ASSIGNED TASK
Please transcribe the lines below exactly, and leave every image behind.

(Data excerpts)
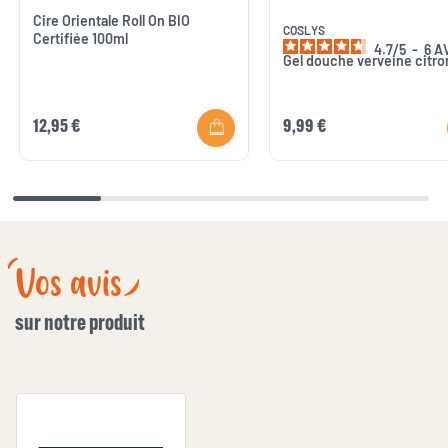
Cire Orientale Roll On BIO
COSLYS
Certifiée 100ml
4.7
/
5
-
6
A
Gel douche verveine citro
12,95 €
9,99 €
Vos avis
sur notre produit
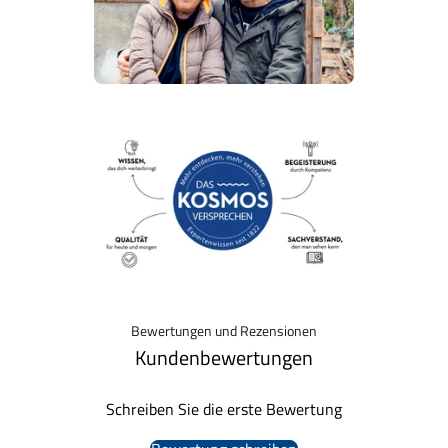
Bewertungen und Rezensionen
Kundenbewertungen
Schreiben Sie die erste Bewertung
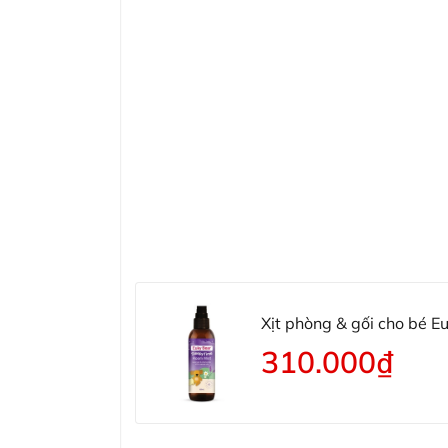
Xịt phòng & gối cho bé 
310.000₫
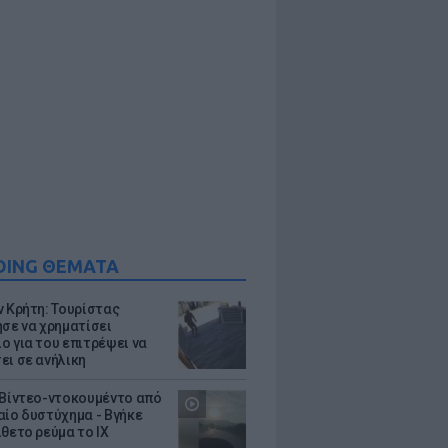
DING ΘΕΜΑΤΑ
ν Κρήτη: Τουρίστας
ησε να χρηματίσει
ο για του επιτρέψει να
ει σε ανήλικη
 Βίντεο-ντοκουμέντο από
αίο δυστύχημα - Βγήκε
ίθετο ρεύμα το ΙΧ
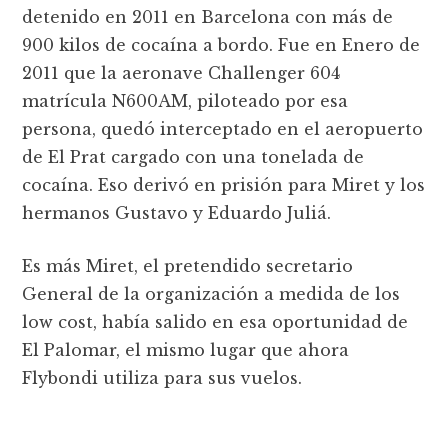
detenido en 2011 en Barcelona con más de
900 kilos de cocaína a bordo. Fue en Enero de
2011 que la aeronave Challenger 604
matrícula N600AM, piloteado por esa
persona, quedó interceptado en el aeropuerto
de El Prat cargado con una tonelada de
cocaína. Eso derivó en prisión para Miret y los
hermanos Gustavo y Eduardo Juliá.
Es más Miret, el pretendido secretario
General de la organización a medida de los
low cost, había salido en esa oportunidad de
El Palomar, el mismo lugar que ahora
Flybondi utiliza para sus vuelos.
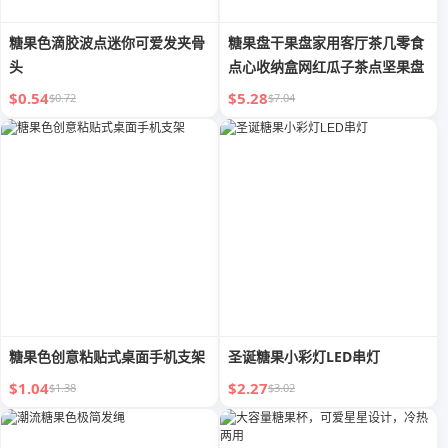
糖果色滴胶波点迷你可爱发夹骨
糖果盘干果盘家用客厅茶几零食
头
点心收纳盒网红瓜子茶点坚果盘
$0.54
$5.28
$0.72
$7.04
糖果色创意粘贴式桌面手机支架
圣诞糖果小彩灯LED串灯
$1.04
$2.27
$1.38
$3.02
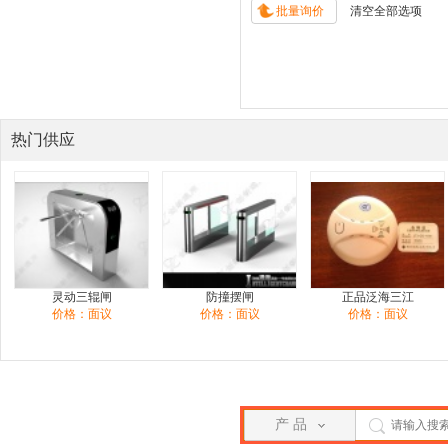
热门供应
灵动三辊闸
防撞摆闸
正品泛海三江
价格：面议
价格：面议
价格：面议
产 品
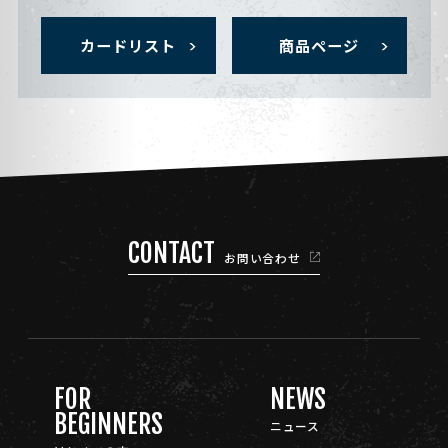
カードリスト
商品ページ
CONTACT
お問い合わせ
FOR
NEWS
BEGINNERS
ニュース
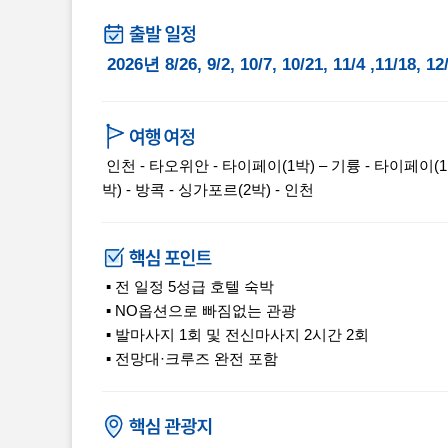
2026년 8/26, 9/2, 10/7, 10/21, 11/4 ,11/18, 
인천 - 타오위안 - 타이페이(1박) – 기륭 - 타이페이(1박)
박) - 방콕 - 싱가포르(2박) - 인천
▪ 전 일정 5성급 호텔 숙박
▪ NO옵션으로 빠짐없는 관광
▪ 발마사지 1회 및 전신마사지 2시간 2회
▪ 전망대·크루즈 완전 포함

ANSWER
Cire Orientale Roll On BIO
COSLYS
Certifiée 100ml
4.7
/
5
-
6
A
Gel douche verveine citro
12,95 €
9,99 €
Vos avis
sur notre produit
Bewertungen und Rezensionen
Kundenbewertungen
Schreiben Sie die erste Bewertung
Xịt phòng & gối cho bé 
310.000₫
DING ΘΕΜΑΤΑ
ν Κρήτη: Τουρίστας
ησε να χρηματίσει
ο για του επιτρέψει να
ει σε ανήλικη
 Βίντεο-ντοκουμέντο από
αίο δυστύχημα - Βγήκε
ίθετο ρεύμα το ΙΧ
detenido en 2011 en Barcelona con más de
900 kilos de cocaína a bordo. Fue en Enero de
2011 que la aeronave Challenger 604
matrícula N600AM, piloteado por esa
persona, quedó interceptado en el aeropuerto
de El Prat cargado con una tonelada de
cocaína. Eso derivó en prisión para Miret y los
hermanos Gustavo y Eduardo Juliá.
Es más Miret, el pretendido secretario
General de la organización a medida de los
low cost, había salido en esa oportunidad de
El Palomar, el mismo lugar que ahora
Flybondi utiliza para sus vuelos.
糖果色滴胶波点迷你可爱发夹骨
糖果盘干果盘家用客厅茶几零食
头
点心收纳盒网红瓜子茶点坚果盘
$0.54
$5.28
$0.72
$7.04
糖果色创意粘贴式桌面手机支架
圣诞糖果小彩灯LED串灯
$1.04
$2.27
$1.38
$3.02
热门供应
灵动三辊闸
防撞摆闸
正品泛海三江
价格：面议
价格：面议
价格：面议
产 品
カードリスト
商品ページ
CONTACT
お問い合わせ
FOR
NEWS
BEGINNERS
ニュース
2026년 8/26, 9/2, 10/7, 10/21, 11/4 ,11/18, 
인천 - 타오위안 - 타이페이(1박) – 기륭 - 타이페이(1박)
박) - 방콕 - 싱가포르(2박) - 인천
▪ 전 일정 5성급 호텔 숙박
▪ NO옵션으로 빠짐없는 관광
▪ 발마사지 1회 및 전신마사지 2시간 2회
▪ 전망대·크루즈 완전 포함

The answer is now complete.